(Data items)
"""

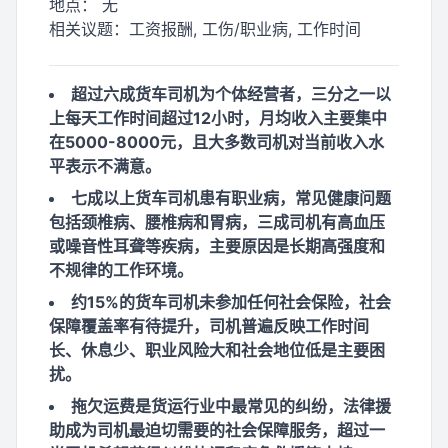
地点：
无
相关议题：
工资报酬, 工伤/职业病, 工作时间
超过六成货车司机为个体经营者，三分之一以
上每天工作时间超过12小时，月均收入主要集中
在5000-8000元，且大多数司机对当前收入水
平表示不满意。
七成以上货车司机患有职业病，常见健康问题
包括颈椎病、腰椎病和胃病，三成司机有高血压
或噪音性耳聋等疾病，主要原因是长期高强度和
不规律的工作环境。
约15%的货车司机未参加任何社会保险，社会
保障覆盖率有待提升，司机普遍反映工作时间
长、休息少、职业风险大和社会地位低是主要困
扰。
拖欠运费是货运行业中最常见的纠纷，法律援
助成为司机最迫切需要的社会保障服务，超过一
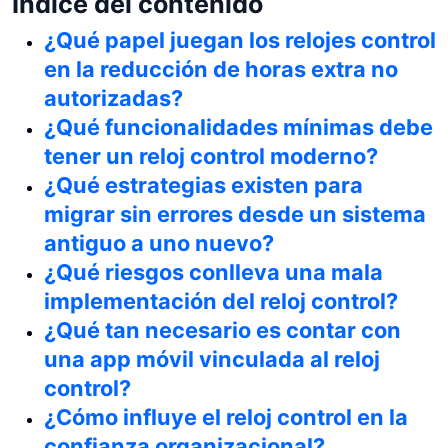
Índice del contenido
¿Qué papel juegan los relojes control
en la reducción de horas extra no
autorizadas?
¿Qué funcionalidades mínimas debe
tener un reloj control moderno?
¿Qué estrategias existen para
migrar sin errores desde un sistema
antiguo a uno nuevo?
¿Qué riesgos conlleva una mala
implementación del reloj control?
¿Qué tan necesario es contar con
una app móvil vinculada al reloj
control?
¿Cómo influye el reloj control en la
confianza organizacional?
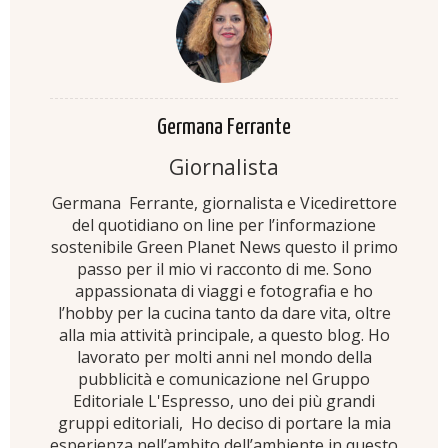
Germana Ferrante
Giornalista
Germana Ferrante, giornalista e Vicedirettore
del quotidiano on line per l’informazione
sostenibile Green Planet News questo il primo
passo per il mio vi racconto di me. Sono
appassionata di viaggi e fotografia e ho
l’hobby per la cucina tanto da dare vita, oltre
alla mia attività principale, a questo blog. Ho
lavorato per molti anni nel mondo della
pubblicità e comunicazione nel Gruppo
Editoriale L'Espresso, uno dei più grandi
gruppi editoriali, Ho deciso di portare la mia
esperienza nell’ambito dell’ambiente in questo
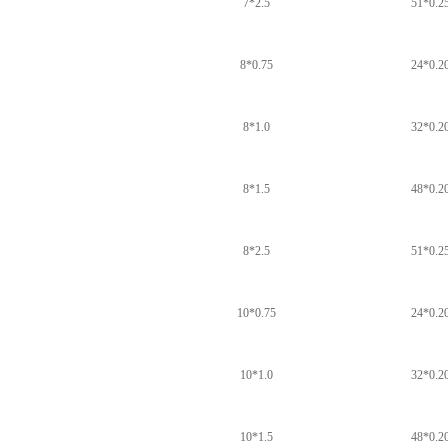
7*2.5
51*0.2
8*0.75
24*0.2
8*1.0
32*0.2
8*1.5
48*0.2
8*2.5
51*0.2
10*0.75
24*0.2
10*1.0
32*0.2
10*1.5
48*0.2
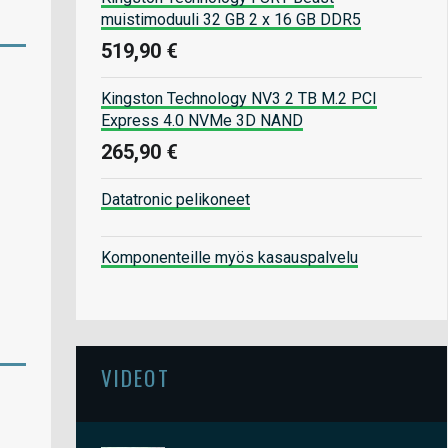
muistimoduuli 32 GB 2 x 16 GB DDR5
519,90 €
Kingston Technology NV3 2 TB M.2 PCI
Express 4.0 NVMe 3D NAND
265,90 €
Datatronic pelikoneet
Komponenteille myös kasauspalvelu
VIDEOT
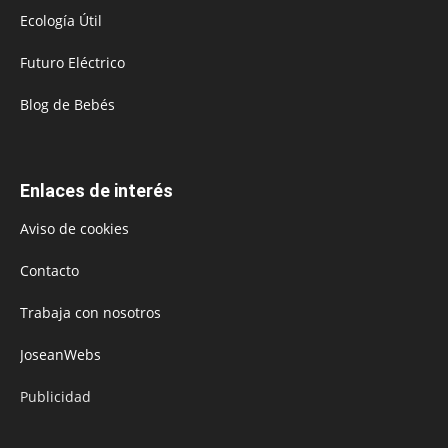
Ecología Útil
Futuro Eléctrico
Blog de Bebés
Enlaces de interés
Aviso de cookies
Contacto
Trabaja con nosotros
JoseanWebs
Publicidad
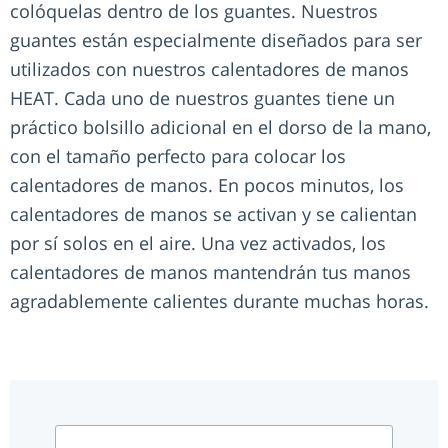
colóquelas dentro de los guantes. Nuestros
guantes están especialmente diseñados para ser
utilizados con nuestros calentadores de manos
HEAT. Cada uno de nuestros guantes tiene un
práctico bolsillo adicional en el dorso de la mano,
con el tamaño perfecto para colocar los
calentadores de manos. En pocos minutos, los
calentadores de manos se activan y se calientan
por sí solos en el aire. Una vez activados, los
calentadores de manos mantendrán tus manos
agradablemente calientes durante muchas horas.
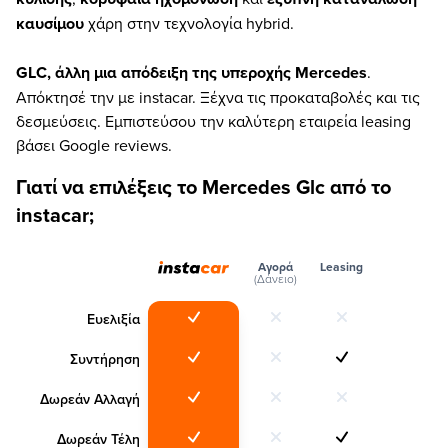
καυσίμου
χάρη στην τεχνολογία hybrid.
GLC, άλλη μια απόδειξη της υπεροχής Mercedes
.
Απόκτησέ την με instacar. Ξέχνα τις προκαταβολές και τις
δεσμεύσεις. Εμπιστεύσου την καλύτερη εταιρεία leasing
βάσει Google reviews.
Γιατί να επιλέξεις το Mercedes Glc από το
instacar;
Αγορά
Leasing
(Δάνειο)
Ευελιξία
Συντήρηση
Δωρεάν Αλλαγή
Δωρεάν Τέλη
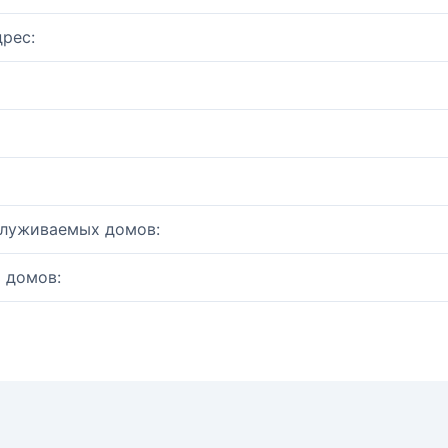
рес:
служиваемых домов:
 домов:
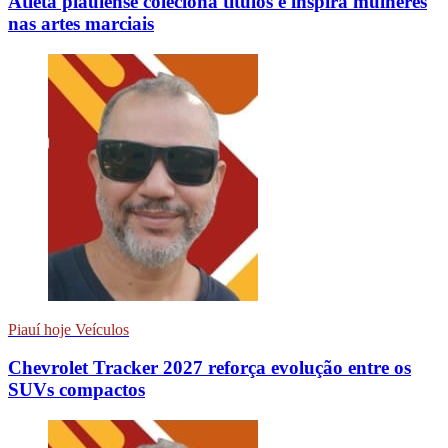
Atleta piauiense coleciona títulos e inspira mulheres
nas artes marciais
Piauí hoje Veículos
Chevrolet Tracker 2027 reforça evolução entre os
SUVs compactos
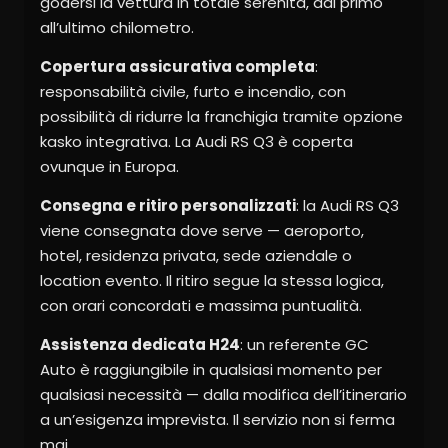
godersi la vettura in totale serenità, dal primo
all’ultimo chilometro.
Copertura assicurativa completa
:
responsabilità civile, furto e incendio, con
possibilità di ridurre la franchigia tramite opzione
kasko integrativa. La Audi RS Q3 è coperta
ovunque in Europa.
Consegna e ritiro personalizzati
: la Audi RS Q3
viene consegnata dove serve — aeroporto,
hotel, residenza privata, sede aziendale o
location evento. Il ritiro segue la stessa logica,
con orari concordati e massima puntualità.
Assistenza dedicata H24
: un referente GC
Auto è raggiungibile in qualsiasi momento per
qualsiasi necessità — dalla modifica dell’itinerario
a un’esigenza imprevista. Il servizio non si ferma
mai.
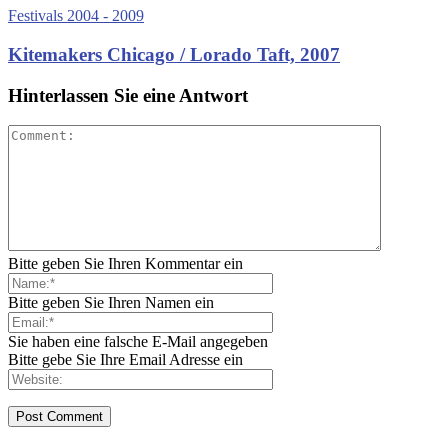
Festivals 2004 - 2009
Kitemakers Chicago / Lorado Taft, 2007
Hinterlassen Sie eine Antwort
Bitte geben Sie Ihren Kommentar ein
Bitte geben Sie Ihren Namen ein
Sie haben eine falsche E-Mail angegeben
Bitte gebe Sie Ihre Email Adresse ein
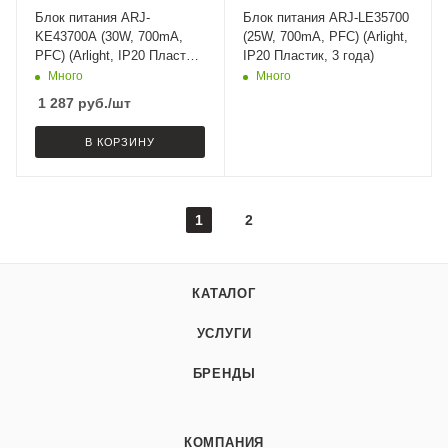
Блок питания ARJ-
Блок питания ARJ-LE35700
KE43700A (30W, 700mA,
(25W, 700mA, PFC) (Arlight,
PFC) (Arlight, IP20 Пластик,
IP20 Пластик, 3 года)
5 лет)
Много
Много
1 287
руб.
/шт
В КОРЗИНУ
1
2
КАТАЛОГ
УСЛУГИ
БРЕНДЫ
КОМПАНИЯ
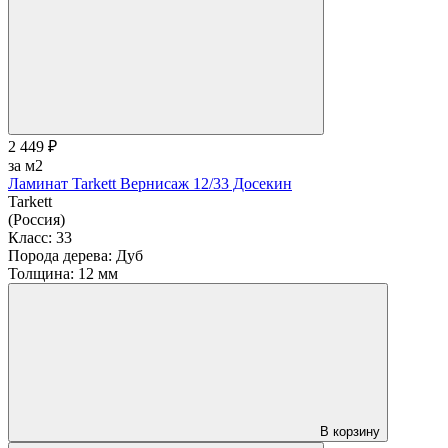
2 449 ₽
за м2
Ламинат Tarkett Вернисаж 12/33 Досекин
Tarkett
(Россия)
Класс:
33
Порода дерева:
Дуб
Толщина:
12 мм
В корзину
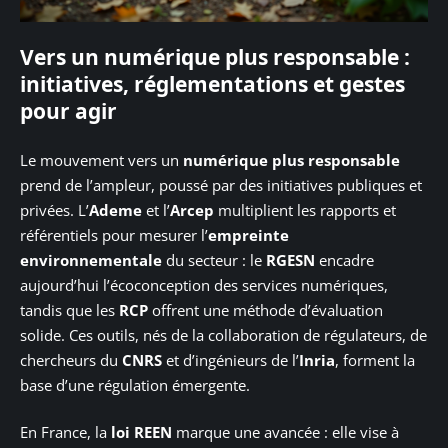
Vers un numérique plus responsable :
initiatives, réglementations et gestes
pour agir
Le mouvement vers un
numérique plus responsable
prend de l’ampleur, poussé par des initiatives publiques et
privées. L’
Ademe
et l’
Arcep
multiplient les rapports et
référentiels pour mesurer l’
empreinte
environnementale
du secteur : le
RGESN
encadre
aujourd’hui l’écoconception des services numériques,
tandis que les
RCP
offrent une méthode d’évaluation
solide. Ces outils, nés de la collaboration de régulateurs, de
chercheurs du
CNRS
et d’ingénieurs de l’
Inria
, forment la
base d’une régulation émergente.
En France, la
loi REEN
marque une avancée : elle vise à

"""

What this exercise asks for is every line of the data above with the word "qualsiasi".

§ **RESULT BELOW**
Auto è raggiungibile in qualsiasi momento per
qualsiasi necessità — dalla modifica dell’itinerario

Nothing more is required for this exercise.